Virtualia?

Piove sui works in regress.

European, italiano, piemontèis. Falso e cortese. Geriatric millennial. Bezbožný. Samotář. 100% spoleh!

Punti cardinali ·

Prendendo ispirazione dalla pagina Punti estremi del mondo di Wikipedia [cs/en/fr], elenco qui i miei estremi geografici (a livello del suolo).

Nord

John o’ Groats, Caithness, Scotland, 04/09/2013.
Quella mattina stessa ero atterrato a Cicely Wick. Alla sera andai coi nuovi colleghi al ricevimento in onore del padrone dell’azienda, cui era stato conferito il Queen’s Award for International Trade. Sono l’unico visitatore che non ha una foto (mossa) vicino al famoso palo che segna le distanze dalla civiltà, ma nel cortile di una struttura ricettiva (58.6438 N, 3.0704 W).

In giacca e cravatta a John o’ Groats.

Ovest

Nord America: Lincolnshire, Illinois, United States, 18/09/2022.
Vi trascorsi due settimane per lavoro, e smaltita la COVID-19 l’influenza l’esplorai in lungo e in largo. Una sera sconfinai nel vuoto parcheggio sul retro di un equivoco centro massaggi a Vernon Hills; un’altra volta giunsi nei pressi dell’opulenta all-American high school che bordeggia lo sprawl di Prairie View (42.1964 N, 87.9457 W).
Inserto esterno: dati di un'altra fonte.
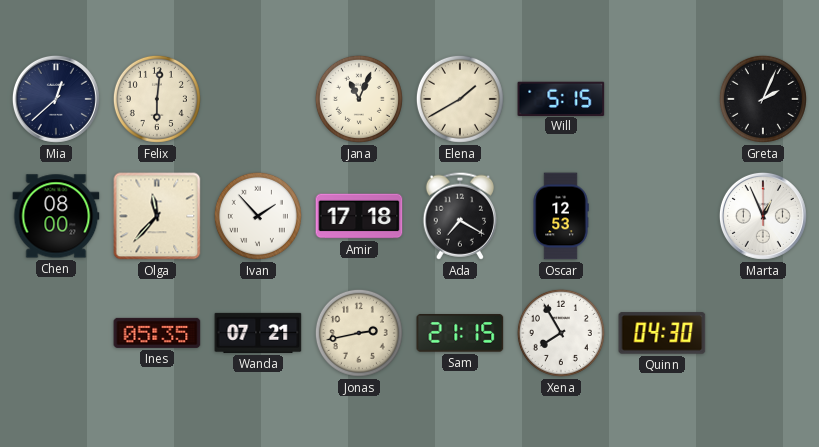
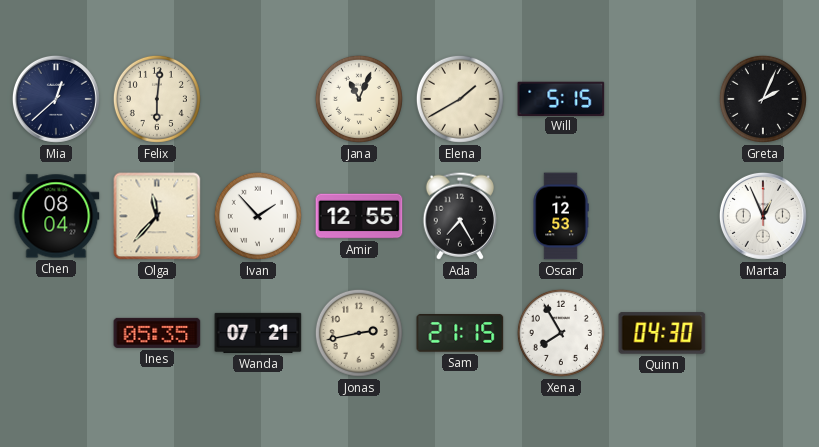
Chen: 08:00 -> 08:04
Amir: 17:18 -> 12:55
Ada: 7:20 -> 7:25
Centro America: Chapultepec, Ciudad de México, México, 06/11/2022.
Al secondo viaggio, il giorno dopo la boda di Carolina, con Jessica nelle sale del palazzo presidenziale di Los Pinos (19.4156 N, 99.1912 W).

Sud America: Cucao, Chiloé, Chile, 21/02/2013.
All’interno del Parque Nacional, oltre i laghi Huillinco e Cucao, per sentieri battuti attraverso una vegetazione di arbusti ignoti, fra le vacche al pascolo, fino al Mirador de las Dunas, sulla riva di un río salmastro che costeggia assurdamente l’Oceano Pacifico (42.6208 S, 74.1225 W).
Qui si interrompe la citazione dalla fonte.